From the entries below, reproduce exactly the lines from the one with "999 (154, 1679)" through the one with "詳細を見る (45, 2533)", both included, without images.
(SUPPLIED RECORDS begins)
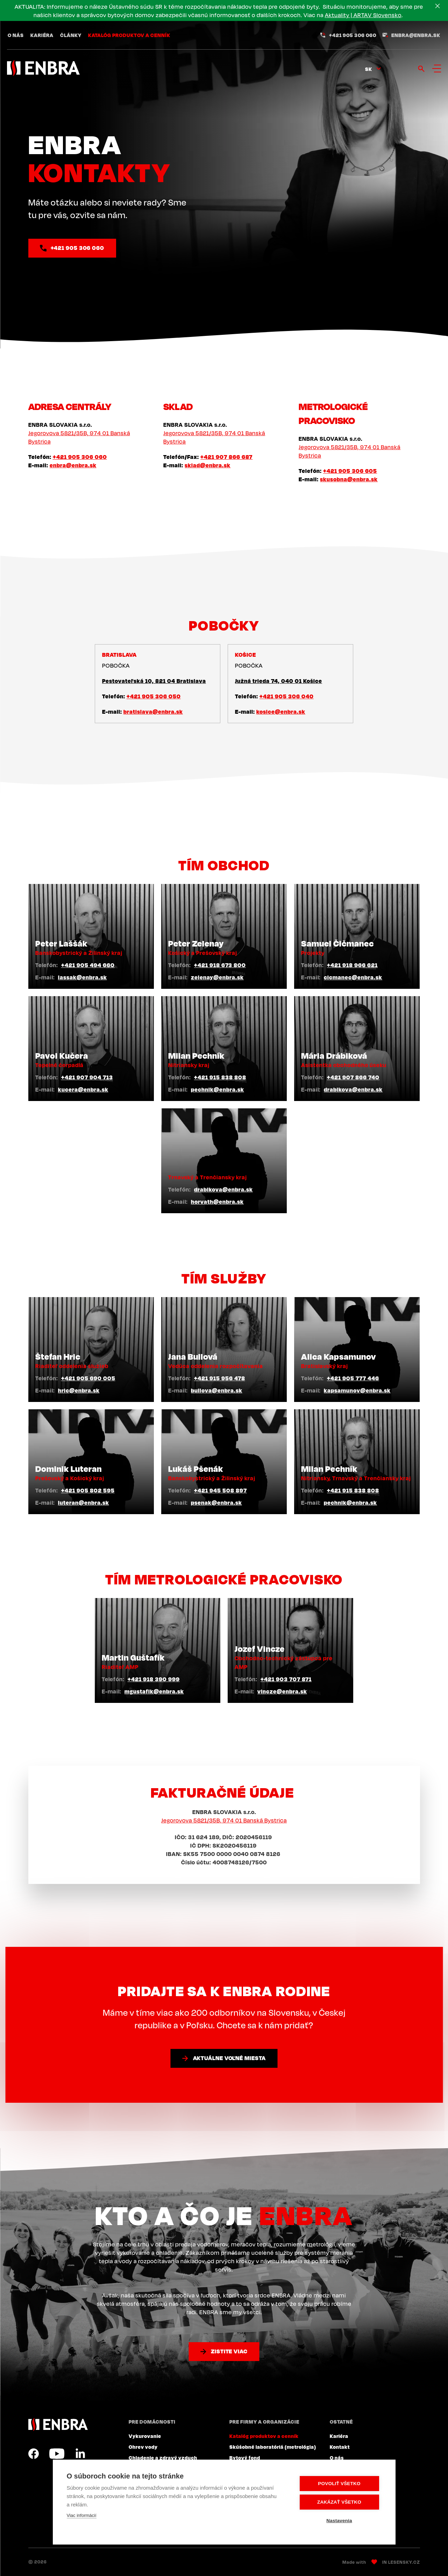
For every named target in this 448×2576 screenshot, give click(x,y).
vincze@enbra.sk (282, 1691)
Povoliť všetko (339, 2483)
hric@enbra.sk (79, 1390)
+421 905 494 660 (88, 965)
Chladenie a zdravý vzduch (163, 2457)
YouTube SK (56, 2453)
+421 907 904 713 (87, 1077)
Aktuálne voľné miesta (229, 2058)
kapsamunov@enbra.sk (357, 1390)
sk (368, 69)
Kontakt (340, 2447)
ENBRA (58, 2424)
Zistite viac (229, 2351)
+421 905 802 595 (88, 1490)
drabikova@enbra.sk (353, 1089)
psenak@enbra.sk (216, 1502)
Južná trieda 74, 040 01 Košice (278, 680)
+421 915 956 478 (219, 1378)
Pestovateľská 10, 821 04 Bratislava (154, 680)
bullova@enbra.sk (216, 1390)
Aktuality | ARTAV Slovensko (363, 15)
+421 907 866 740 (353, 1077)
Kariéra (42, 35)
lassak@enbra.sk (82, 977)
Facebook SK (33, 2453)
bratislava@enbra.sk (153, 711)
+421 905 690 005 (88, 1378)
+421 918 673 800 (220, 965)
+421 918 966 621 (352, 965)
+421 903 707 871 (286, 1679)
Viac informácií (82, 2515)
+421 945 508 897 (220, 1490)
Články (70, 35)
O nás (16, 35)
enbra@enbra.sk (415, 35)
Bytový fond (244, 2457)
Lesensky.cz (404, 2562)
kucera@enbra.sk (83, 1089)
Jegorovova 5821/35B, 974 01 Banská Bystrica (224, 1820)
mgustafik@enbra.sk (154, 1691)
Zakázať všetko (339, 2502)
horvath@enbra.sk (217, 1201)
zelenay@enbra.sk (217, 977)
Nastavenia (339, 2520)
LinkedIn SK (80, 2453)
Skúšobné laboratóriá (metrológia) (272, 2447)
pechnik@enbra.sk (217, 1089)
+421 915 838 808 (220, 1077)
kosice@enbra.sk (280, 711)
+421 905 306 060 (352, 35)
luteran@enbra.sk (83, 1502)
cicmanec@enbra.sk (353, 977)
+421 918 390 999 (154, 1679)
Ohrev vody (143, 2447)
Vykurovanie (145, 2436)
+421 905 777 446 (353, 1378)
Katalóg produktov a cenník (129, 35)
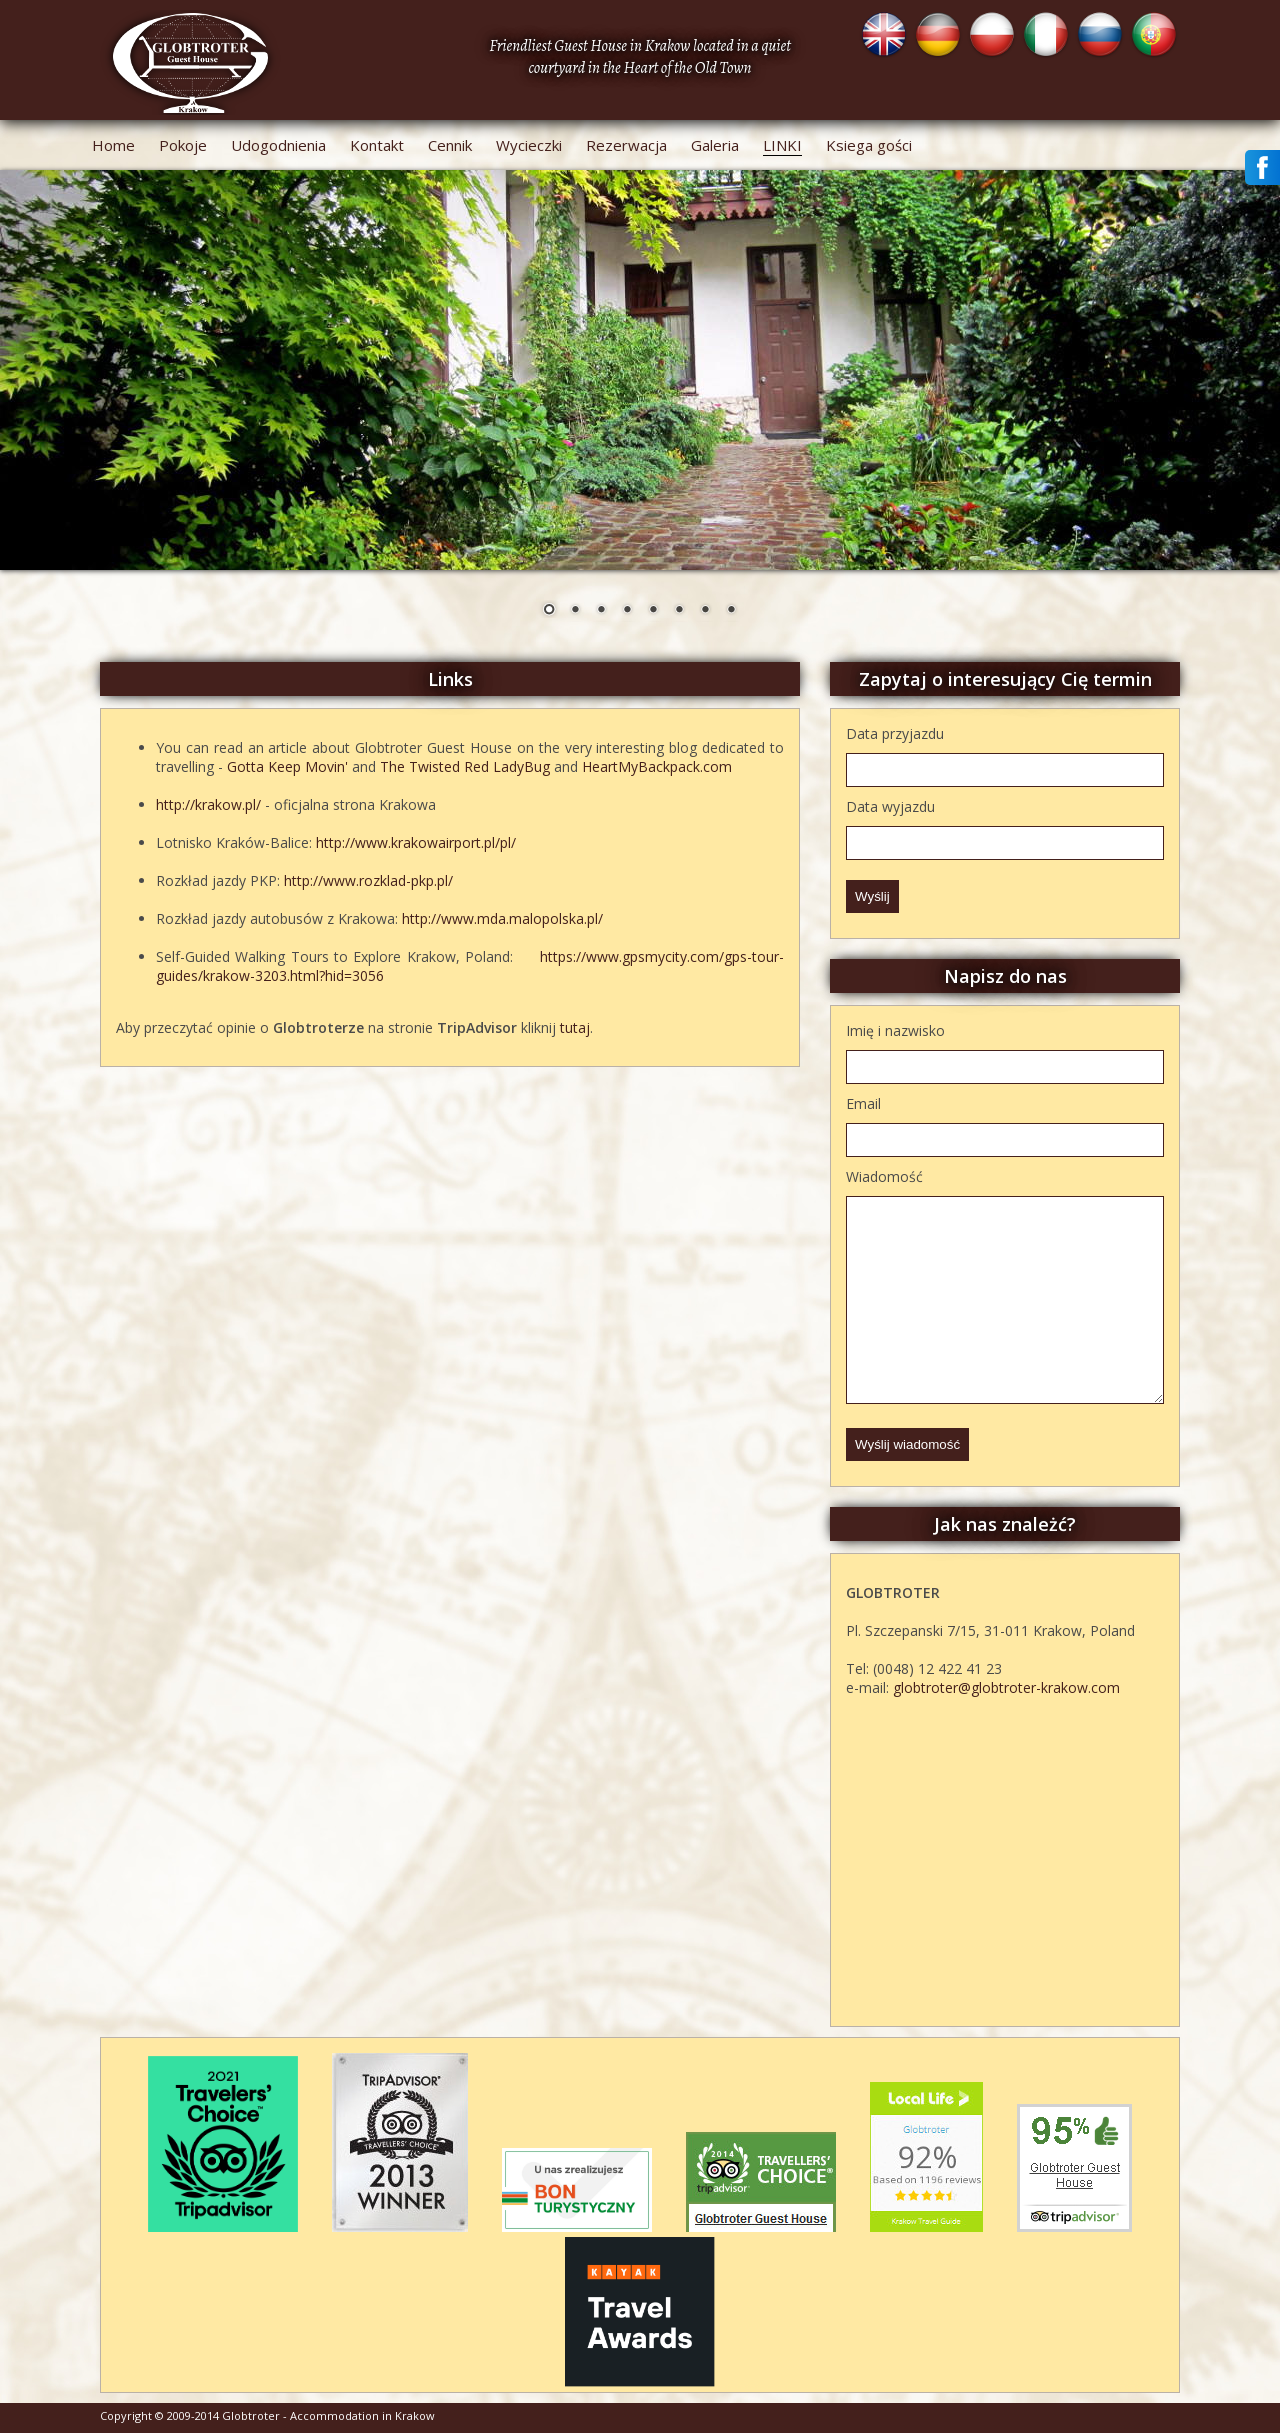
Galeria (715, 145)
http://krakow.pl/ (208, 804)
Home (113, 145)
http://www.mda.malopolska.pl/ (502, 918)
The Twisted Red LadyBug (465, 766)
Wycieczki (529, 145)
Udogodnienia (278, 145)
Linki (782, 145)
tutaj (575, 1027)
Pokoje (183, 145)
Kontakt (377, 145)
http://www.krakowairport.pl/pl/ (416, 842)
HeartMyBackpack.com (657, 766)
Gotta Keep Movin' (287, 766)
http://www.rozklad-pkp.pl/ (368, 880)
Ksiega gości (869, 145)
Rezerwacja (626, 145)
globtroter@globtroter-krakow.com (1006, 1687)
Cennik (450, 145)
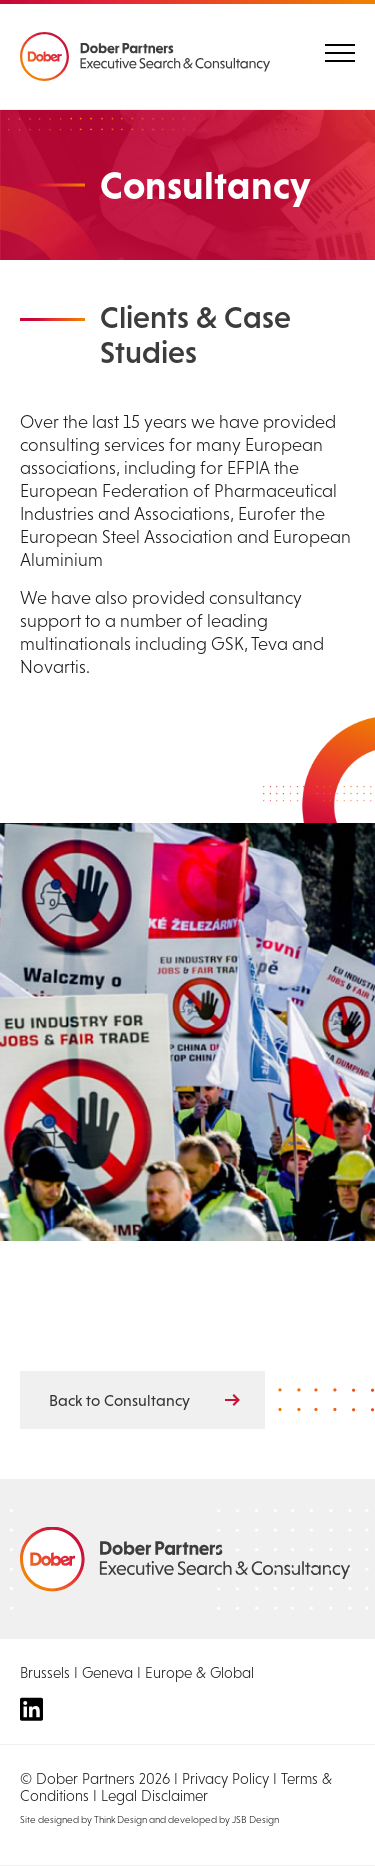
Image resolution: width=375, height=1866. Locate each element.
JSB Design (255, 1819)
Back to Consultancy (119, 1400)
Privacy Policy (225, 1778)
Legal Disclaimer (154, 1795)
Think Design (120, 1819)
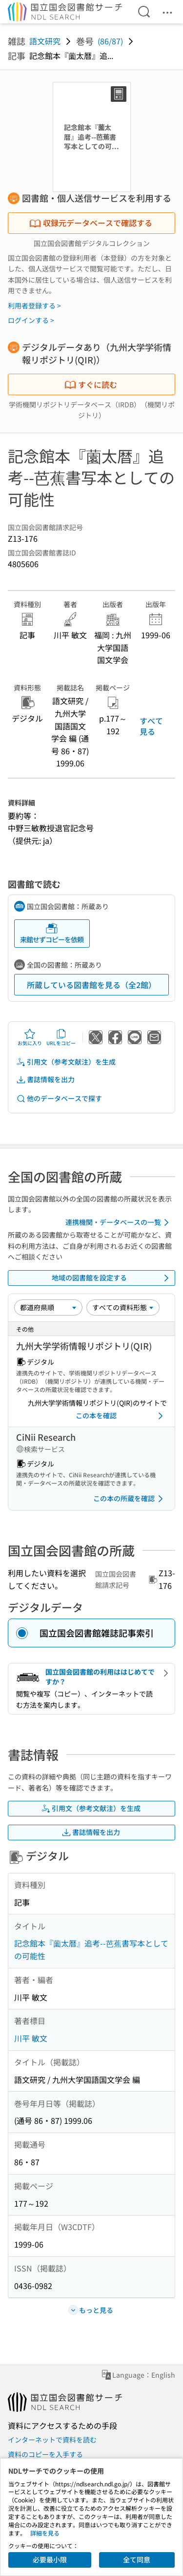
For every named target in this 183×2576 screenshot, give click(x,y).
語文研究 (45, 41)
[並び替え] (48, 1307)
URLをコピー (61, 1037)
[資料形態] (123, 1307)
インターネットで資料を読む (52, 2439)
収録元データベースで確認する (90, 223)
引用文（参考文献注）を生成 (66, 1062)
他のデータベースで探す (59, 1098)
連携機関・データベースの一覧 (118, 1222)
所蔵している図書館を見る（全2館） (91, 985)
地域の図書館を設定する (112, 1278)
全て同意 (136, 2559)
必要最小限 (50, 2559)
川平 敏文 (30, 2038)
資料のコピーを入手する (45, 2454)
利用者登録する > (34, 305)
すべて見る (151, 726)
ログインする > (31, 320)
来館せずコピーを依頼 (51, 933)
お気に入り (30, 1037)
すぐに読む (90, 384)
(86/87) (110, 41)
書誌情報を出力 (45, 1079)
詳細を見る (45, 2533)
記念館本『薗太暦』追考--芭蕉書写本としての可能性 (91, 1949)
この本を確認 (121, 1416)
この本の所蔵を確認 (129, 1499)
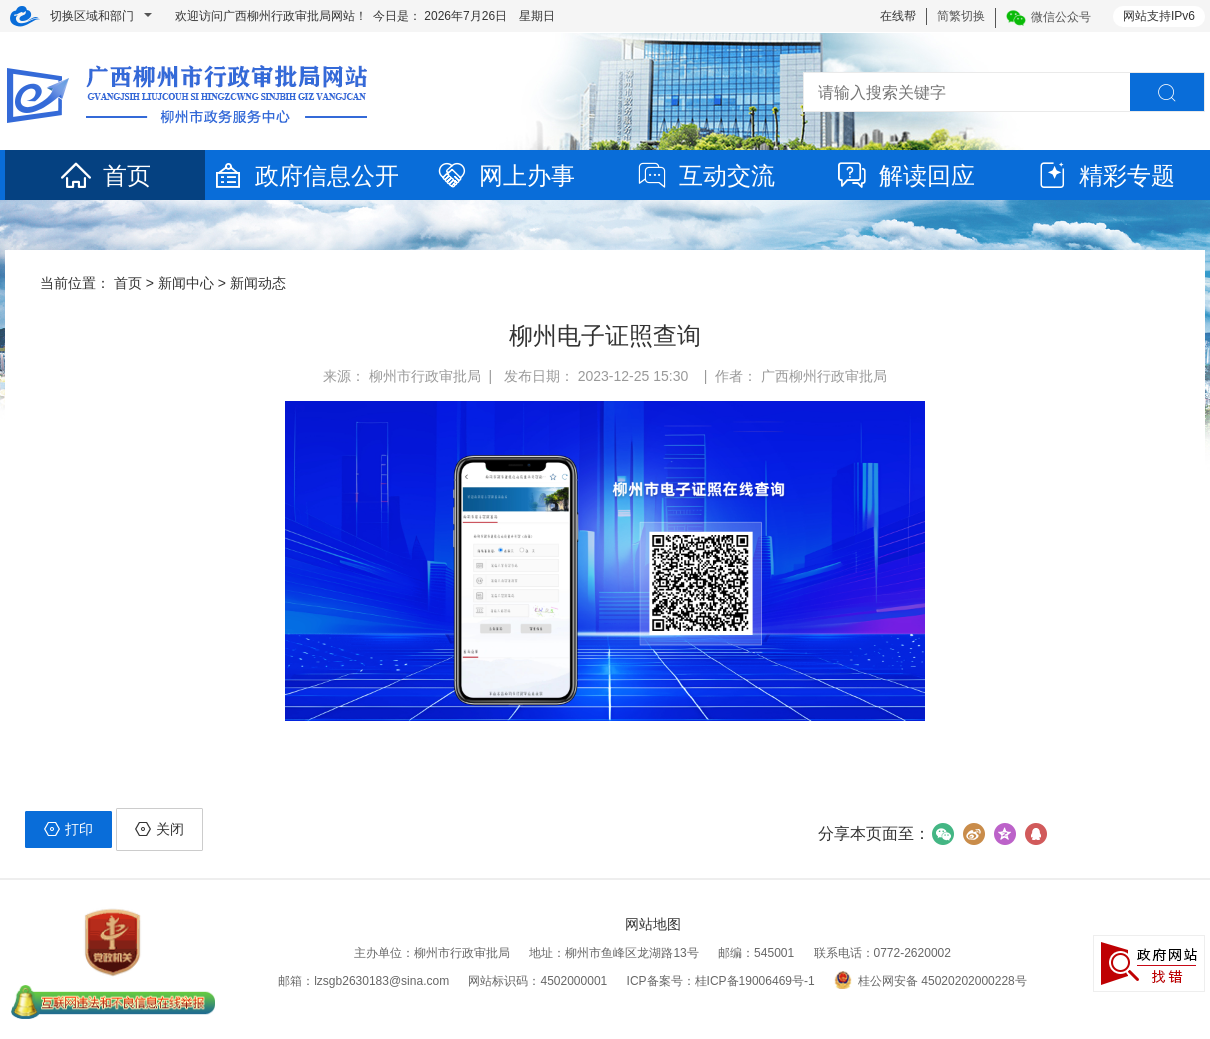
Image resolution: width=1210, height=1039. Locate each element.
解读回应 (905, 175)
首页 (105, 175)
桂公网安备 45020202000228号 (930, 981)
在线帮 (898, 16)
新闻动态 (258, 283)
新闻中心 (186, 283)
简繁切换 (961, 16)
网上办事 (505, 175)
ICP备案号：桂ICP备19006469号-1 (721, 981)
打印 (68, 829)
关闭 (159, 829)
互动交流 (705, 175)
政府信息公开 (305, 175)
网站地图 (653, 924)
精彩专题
(SUPPLIED RECORDS ends)
→ **TASK SOLUTION**
+421 918 390 999 (154, 1679)
Ohrev vody (143, 2447)
Vykurovanie (145, 2436)
+421 905 777 446 (353, 1378)
Katalóg produktov a cenník (129, 35)
Galeria (715, 145)
http://krakow.pl/ (208, 804)
Home (113, 145)
http://www.mda.malopolska.pl/ (502, 918)
The Twisted Red LadyBug (465, 766)
Wycieczki (529, 145)
Udogodnienia (278, 145)
Linki (782, 145)
tutaj (575, 1027)
Pokoje (183, 145)
Kontakt (377, 145)
http://www.krakowairport.pl/pl/ (416, 842)
HeartMyBackpack.com (657, 766)
Gotta Keep Movin' (287, 766)
http://www.rozklad-pkp.pl/ (368, 880)
Ksiega gości (869, 145)
Rezerwacja (626, 145)
globtroter@globtroter-krakow.com (1006, 1687)
Cennik (450, 145)
Image resolution: width=375, height=1866. Locate each element.
JSB Design (255, 1819)
Back to Consultancy (119, 1400)
Privacy Policy (225, 1778)
Legal Disclaimer (154, 1795)
Think Design (120, 1819)
For every named target in this 183×2576 screenshot, give click(x,y).
語文研究 (45, 41)
[並び替え] (48, 1307)
URLをコピー (61, 1037)
[資料形態] (123, 1307)
インターネットで資料を読む (52, 2439)
収録元データベースで確認する (90, 223)
引用文（参考文献注）を生成 (66, 1062)
他のデータベースで探す (59, 1098)
連携機関・データベースの一覧 (118, 1222)
所蔵している図書館を見る（全2館） (91, 985)
地域の図書館を設定する (112, 1278)
全て同意 (136, 2559)
必要最小限 (50, 2559)
川平 敏文 (30, 2038)
資料のコピーを入手する (45, 2454)
利用者登録する > (34, 305)
すべて見る (151, 726)
ログインする > (31, 320)
来館せずコピーを依頼 (51, 933)
お気に入り (30, 1037)
すぐに読む (90, 384)
(86/87) (110, 41)
書誌情報を出力 (45, 1079)
詳細を見る (45, 2533)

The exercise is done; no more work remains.